[[ Dataset extract open ]]

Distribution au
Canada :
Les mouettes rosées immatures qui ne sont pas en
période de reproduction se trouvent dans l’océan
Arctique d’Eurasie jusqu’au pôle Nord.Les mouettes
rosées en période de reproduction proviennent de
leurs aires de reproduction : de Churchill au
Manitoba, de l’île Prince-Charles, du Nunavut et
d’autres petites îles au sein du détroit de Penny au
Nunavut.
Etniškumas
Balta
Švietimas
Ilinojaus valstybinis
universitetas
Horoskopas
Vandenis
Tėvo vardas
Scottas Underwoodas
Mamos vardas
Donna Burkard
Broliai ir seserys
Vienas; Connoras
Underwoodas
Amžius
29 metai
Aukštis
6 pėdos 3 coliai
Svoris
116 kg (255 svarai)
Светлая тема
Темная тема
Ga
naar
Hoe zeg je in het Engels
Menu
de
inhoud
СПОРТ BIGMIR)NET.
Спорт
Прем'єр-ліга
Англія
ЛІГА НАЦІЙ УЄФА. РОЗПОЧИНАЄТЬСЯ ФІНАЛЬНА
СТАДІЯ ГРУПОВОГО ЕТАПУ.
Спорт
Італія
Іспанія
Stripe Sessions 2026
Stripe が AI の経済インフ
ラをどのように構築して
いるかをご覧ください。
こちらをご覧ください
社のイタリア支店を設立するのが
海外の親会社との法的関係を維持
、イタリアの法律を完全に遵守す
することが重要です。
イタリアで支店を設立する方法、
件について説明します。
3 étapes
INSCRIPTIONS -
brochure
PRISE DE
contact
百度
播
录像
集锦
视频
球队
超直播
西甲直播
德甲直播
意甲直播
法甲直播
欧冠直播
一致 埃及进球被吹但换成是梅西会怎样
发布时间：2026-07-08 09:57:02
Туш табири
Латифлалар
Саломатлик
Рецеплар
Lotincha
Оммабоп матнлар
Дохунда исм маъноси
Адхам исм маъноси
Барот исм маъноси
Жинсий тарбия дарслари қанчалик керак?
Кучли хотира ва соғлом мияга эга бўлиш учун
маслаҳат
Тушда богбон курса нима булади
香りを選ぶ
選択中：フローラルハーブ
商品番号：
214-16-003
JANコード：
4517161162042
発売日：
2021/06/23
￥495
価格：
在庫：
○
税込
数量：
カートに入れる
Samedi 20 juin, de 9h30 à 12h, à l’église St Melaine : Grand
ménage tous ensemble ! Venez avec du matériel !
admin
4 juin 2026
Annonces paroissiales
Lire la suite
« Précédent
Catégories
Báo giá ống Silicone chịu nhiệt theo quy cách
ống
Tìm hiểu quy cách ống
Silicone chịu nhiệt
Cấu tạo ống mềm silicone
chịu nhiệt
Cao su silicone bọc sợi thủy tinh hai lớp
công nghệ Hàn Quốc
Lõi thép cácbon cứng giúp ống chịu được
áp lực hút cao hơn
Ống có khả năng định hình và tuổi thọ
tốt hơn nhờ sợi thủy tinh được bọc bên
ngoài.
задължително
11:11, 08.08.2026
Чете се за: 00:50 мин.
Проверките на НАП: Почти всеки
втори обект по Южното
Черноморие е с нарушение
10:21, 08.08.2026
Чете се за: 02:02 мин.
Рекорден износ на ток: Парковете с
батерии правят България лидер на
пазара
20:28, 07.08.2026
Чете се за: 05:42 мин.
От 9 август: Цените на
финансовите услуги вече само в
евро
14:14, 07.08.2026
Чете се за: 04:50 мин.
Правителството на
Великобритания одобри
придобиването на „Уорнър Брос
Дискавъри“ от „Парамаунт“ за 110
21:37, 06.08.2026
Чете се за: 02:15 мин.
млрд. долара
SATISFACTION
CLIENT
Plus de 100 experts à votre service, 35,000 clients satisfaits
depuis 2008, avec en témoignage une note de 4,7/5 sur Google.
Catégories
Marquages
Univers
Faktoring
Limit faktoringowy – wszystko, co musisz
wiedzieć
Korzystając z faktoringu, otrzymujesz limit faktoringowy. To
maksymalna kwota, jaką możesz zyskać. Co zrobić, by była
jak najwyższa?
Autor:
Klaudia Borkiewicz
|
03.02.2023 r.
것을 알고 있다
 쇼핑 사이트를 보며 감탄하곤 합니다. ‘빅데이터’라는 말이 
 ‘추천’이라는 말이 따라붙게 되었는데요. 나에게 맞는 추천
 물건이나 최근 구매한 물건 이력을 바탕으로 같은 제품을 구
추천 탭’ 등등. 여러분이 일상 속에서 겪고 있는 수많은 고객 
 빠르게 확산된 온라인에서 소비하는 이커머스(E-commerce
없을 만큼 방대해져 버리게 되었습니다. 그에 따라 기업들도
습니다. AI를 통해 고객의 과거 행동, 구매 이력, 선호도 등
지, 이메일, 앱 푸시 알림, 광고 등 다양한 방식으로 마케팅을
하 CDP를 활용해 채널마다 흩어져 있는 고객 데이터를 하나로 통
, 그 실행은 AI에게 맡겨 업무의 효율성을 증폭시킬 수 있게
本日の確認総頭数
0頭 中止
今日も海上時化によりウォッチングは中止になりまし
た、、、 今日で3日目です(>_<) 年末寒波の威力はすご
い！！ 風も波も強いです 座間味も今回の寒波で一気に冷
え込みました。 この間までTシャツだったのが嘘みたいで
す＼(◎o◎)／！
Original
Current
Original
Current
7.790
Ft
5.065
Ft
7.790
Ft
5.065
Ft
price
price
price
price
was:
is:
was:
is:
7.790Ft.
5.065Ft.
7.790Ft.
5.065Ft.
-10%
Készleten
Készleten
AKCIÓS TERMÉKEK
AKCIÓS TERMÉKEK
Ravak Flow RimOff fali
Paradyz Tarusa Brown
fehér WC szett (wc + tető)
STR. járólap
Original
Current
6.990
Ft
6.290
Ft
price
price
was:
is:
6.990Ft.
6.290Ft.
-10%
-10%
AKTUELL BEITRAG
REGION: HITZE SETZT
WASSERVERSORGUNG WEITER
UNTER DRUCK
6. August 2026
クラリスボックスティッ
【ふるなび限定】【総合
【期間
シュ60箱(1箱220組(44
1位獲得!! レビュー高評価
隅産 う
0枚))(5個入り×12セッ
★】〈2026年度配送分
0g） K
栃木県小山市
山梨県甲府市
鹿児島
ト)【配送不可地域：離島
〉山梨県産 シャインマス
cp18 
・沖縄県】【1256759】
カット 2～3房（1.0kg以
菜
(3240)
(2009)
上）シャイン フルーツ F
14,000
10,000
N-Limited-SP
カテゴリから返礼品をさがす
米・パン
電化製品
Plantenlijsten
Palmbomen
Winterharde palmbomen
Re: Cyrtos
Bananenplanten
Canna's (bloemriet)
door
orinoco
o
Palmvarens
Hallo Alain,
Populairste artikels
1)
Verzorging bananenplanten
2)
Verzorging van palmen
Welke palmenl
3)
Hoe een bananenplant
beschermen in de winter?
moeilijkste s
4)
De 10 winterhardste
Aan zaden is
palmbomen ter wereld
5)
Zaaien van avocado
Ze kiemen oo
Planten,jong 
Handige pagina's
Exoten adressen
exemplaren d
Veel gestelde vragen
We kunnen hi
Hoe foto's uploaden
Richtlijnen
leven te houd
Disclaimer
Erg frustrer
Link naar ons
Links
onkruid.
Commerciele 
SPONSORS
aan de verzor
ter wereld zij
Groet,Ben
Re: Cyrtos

[[ Dataset extract closed ]]

Whichever lines of the material hold the word "tinh", find and copy them.

Cao su silicone bọc sợi thủy tinh hai lớp
tốt hơn nhờ sợi thủy tinh được bọc bên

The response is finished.